Take the discipline of worship. As Foster states, the call to worship is repeated throughout Scripture, and obeying that call can take various forms. We should expect worship to look and feel very different across cultures and populations. Even among the same demographic, each person is unique. So why would the worship of two very different individuals look exactly the same? Yet there are people who think they know the one right way to worship.

And quite honestly it's hard not to judge. I'll tell you a personal story to illustrate my point. In May of 2005, my husband was in Germany for work, and I had the opportunity to hear Ravi Zacharias speak at an event sponsored by the C.S. Lewis Institute. Sometimes it's almost liberating to go to an event by yourself because you are not distracted and not tempted to analyze someone else's perception. Anyway it was a two-day event that I almost didn't get to. I remember my babysitter fell through and my darling neighbor across the street encouraged me to go: "I'll keep the boys," she said. And so I did. I went that night and the next morning. Ravi's message was the best I've ever heard in my life. He tied together the biggest longings and the most nagging questions of human existence, and in the end he eloquently showed how all of these are answered and fulfilled at the Cross. I had never heard anything so philosophically satisfying, so intellectually beautiful, and the idea that the intellect and the philosophy stemmed from Jesus' love for us! Well, I was overwhelmed, to say the least. When Ravi was done I had the strongest desire to lay down on the floor of the church and sob my heart out. But I didn't. People would have thought I was nuts. I would have thought that I was nuts.

But maybe we need to let people be. Maybe we should disabuse ourselves of the notion that we know the one right way. Because I think it would have been a profoundly sincere form of worship if I would've laid down and cried that day.

4 comments:

Anne L.B. said...

I cannot help but smile with understanding. I love this post.

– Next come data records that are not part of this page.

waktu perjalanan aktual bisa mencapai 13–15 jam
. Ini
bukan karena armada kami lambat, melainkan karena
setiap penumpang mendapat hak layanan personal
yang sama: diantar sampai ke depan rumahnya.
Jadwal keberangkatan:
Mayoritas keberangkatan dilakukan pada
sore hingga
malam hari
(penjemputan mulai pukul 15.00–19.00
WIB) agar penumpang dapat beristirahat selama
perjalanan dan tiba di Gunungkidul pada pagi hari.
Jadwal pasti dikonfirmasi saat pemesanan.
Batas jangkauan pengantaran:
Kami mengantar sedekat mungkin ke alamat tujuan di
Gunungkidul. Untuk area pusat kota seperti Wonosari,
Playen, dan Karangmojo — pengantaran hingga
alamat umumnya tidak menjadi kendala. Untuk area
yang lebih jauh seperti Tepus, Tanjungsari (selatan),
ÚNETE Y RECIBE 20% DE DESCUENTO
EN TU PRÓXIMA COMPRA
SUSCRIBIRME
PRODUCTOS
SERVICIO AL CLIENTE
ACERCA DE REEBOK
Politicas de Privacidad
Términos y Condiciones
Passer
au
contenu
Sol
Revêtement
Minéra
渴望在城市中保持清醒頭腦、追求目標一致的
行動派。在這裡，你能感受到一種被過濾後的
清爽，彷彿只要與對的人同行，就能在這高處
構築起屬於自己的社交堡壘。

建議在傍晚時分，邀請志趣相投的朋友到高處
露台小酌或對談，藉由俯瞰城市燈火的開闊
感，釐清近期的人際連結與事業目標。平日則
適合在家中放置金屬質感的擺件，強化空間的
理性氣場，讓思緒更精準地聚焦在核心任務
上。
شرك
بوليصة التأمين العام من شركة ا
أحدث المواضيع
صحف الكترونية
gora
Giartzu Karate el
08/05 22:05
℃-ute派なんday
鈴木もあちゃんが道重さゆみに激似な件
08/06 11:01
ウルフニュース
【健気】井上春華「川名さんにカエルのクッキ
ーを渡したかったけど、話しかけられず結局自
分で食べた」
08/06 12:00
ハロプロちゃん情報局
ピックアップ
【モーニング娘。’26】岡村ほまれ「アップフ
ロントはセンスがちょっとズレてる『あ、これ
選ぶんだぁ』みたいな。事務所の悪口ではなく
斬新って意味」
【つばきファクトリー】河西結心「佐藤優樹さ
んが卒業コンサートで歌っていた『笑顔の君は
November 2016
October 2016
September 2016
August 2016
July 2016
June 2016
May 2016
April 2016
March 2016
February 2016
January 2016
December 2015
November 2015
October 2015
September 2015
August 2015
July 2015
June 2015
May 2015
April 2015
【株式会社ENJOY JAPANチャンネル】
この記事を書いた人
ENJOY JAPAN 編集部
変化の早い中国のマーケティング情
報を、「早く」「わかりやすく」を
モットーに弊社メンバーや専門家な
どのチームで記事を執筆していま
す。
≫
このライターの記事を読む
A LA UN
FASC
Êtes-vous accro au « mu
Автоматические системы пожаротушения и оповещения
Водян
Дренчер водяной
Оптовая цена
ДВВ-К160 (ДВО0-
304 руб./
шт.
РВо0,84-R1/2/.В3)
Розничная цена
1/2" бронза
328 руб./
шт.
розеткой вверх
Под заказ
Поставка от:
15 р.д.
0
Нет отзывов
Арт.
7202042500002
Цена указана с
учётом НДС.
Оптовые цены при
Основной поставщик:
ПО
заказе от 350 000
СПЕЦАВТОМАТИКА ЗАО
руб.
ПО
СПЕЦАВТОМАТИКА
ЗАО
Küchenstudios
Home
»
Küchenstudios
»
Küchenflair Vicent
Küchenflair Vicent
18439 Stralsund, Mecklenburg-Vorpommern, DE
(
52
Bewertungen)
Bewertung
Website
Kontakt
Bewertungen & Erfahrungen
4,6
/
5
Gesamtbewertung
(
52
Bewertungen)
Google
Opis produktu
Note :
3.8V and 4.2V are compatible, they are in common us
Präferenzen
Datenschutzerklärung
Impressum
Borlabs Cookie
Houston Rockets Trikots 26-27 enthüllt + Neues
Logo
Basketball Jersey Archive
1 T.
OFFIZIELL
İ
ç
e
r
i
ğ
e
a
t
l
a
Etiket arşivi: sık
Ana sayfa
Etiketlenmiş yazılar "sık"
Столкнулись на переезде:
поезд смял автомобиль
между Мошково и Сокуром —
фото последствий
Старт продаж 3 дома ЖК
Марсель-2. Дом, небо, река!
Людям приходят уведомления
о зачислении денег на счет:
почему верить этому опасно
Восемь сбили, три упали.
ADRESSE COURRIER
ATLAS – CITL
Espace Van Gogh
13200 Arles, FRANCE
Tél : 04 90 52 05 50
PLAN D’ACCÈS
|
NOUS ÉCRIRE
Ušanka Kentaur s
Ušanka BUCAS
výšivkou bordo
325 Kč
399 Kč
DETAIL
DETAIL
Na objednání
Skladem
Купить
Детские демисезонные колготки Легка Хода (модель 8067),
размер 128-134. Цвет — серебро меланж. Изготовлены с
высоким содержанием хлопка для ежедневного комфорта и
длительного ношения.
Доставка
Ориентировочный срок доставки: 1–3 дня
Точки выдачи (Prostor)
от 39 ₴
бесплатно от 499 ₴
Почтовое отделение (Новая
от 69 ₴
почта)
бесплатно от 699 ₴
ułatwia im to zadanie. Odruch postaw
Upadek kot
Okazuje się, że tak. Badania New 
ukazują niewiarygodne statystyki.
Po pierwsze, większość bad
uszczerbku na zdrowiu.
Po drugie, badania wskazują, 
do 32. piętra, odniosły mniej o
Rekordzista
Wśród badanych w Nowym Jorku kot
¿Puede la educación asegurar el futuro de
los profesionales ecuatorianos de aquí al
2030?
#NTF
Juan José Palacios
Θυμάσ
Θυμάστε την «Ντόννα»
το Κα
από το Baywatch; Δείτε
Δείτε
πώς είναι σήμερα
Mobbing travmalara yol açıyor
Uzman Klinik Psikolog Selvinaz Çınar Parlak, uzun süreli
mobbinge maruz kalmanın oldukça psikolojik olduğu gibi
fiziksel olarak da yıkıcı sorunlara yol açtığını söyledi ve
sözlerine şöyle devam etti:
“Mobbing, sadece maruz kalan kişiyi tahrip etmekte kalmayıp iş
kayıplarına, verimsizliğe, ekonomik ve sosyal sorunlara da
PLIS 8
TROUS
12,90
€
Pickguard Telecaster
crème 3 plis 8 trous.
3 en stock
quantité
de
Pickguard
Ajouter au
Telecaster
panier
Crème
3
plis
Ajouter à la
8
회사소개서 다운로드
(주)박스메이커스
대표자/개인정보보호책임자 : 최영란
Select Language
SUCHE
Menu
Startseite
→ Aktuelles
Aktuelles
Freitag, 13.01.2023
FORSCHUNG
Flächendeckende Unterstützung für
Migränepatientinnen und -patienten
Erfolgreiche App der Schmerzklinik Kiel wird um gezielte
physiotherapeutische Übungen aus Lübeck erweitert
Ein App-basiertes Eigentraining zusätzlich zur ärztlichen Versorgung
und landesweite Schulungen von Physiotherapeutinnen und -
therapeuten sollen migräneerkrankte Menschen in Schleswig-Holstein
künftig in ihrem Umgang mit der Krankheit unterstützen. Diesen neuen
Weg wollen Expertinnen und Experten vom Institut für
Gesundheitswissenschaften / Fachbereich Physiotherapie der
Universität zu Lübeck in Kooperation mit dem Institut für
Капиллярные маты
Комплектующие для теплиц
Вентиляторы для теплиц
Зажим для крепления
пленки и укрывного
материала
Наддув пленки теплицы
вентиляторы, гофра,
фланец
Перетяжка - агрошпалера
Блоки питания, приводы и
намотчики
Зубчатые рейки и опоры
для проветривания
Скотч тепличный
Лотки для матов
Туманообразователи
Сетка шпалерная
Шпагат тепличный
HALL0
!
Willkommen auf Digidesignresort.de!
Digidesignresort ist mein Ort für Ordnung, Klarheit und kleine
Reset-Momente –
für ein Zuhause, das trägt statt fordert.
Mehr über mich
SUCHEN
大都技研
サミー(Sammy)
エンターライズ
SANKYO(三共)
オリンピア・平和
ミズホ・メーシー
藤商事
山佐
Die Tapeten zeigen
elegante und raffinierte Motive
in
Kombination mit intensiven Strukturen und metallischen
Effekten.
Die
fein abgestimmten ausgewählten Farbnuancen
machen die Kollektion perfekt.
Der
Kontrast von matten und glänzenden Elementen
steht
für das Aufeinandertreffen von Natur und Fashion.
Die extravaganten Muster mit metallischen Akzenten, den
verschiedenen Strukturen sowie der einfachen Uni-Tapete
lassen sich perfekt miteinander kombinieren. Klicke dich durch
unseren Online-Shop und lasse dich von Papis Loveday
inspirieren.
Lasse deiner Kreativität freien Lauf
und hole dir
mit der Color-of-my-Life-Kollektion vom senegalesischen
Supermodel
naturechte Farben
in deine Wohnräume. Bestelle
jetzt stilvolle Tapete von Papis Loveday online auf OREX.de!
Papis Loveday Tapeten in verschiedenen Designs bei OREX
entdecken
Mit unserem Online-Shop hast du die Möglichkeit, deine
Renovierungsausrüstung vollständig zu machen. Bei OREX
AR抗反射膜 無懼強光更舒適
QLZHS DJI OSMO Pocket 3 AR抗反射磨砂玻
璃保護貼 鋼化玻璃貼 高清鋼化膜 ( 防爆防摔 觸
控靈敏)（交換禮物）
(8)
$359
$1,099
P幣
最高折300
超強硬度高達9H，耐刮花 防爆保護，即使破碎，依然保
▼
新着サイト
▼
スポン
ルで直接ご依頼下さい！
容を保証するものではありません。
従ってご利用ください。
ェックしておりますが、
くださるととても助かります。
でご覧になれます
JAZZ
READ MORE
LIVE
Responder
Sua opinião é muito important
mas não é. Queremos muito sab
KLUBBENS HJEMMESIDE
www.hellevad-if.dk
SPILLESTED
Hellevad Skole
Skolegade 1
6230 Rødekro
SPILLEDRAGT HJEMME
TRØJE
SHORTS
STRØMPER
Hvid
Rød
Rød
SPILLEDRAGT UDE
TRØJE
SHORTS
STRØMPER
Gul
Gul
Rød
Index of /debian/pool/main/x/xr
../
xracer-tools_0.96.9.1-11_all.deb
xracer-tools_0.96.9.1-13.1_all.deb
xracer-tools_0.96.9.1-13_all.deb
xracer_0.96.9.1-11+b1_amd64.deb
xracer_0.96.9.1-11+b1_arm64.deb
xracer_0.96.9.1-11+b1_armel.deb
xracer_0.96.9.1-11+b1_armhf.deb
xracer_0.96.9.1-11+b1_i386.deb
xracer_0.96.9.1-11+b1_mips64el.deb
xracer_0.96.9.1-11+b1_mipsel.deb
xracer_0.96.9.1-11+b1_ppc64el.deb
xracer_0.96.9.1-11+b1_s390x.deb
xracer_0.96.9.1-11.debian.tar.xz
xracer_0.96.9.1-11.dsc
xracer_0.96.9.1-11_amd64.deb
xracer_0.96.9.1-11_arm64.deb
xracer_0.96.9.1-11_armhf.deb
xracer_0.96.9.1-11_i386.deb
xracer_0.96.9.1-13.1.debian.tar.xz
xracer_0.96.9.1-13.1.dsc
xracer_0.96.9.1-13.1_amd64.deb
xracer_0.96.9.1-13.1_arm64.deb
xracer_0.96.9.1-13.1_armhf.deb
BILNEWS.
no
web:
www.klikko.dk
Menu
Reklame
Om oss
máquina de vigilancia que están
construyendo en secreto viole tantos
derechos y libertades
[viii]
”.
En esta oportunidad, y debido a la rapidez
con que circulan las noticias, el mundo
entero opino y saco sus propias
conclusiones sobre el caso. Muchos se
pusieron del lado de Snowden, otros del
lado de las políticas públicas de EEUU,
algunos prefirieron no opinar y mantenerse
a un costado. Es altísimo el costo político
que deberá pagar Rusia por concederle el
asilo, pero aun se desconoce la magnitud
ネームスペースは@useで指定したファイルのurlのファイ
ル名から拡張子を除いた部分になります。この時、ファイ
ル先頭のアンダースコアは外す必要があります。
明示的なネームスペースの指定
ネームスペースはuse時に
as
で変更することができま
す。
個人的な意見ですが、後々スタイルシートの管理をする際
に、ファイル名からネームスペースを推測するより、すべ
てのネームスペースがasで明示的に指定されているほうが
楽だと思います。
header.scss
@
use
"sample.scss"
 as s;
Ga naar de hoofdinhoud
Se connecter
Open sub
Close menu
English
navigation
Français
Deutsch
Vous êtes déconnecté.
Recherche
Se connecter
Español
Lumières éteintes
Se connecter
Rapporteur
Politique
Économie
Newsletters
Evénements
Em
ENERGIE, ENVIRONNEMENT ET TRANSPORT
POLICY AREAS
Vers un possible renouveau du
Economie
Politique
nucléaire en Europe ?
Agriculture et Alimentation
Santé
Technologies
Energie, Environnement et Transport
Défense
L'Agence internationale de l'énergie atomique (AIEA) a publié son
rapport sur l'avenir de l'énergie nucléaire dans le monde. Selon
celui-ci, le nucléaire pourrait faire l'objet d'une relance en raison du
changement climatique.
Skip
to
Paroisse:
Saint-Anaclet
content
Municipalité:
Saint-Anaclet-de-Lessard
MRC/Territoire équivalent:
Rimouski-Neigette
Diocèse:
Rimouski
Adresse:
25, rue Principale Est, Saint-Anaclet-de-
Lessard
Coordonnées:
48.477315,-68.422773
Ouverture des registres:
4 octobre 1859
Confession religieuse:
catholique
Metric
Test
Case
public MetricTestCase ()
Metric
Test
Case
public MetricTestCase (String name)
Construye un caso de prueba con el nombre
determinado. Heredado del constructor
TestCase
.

In our church's Sunday worship of about 500, I'm usually the only one who sings with upraised hands. I used to hesitate, until I heard these words sung:

"Empty hands held high,
Such small sacrifice ..."

More than once I've felt the urge to fall to my knees or face. Only once did I actually permit myself to kneel in song, in the back row, on a Sunday night. I tell myself I don't want to be such a distraction that others have their attention on me rather then the Lord.

But one of these days ... maybe ...

Anette Acker said...

Thank you for stopping by my blog, Kristie!

I love Richard Foster too, so I really enjoyed reading your thoughts on his teaching.

I think heartfelt worship is a beautiful thing, but I definitely know about being inhibited! That's something I'm working on. :)

mom24orsinis said...

Another topic that has been repeating in my life...worship...I've been reading about it in John 4, hearing it at BSF and at church...worship is worship when it is done "in Spirit and in Truth"...offering God HIS "worth-ship" and not focusing on what He has for me...worship of God almighty is to consume me, to focus on recognizing who God is...to forget about myself (and how others may be worshipping) which is ONLY possible if I make a concerted effort to think only of Him...

How that happens for each of us will vary...I need to remember that myself when the "judgement" head takes charge in my mind!!

I appreciated your illustration too...what an awesome memory to have lived! One day, we will all have that chance...to cry at the feet of our Savior!

L.L. Barkat said...

The longer I live this Christian life, the more I feel as you say... "But maybe we need to let people be." Not that we aren't there for them, but that we let them be there without eclipsing them.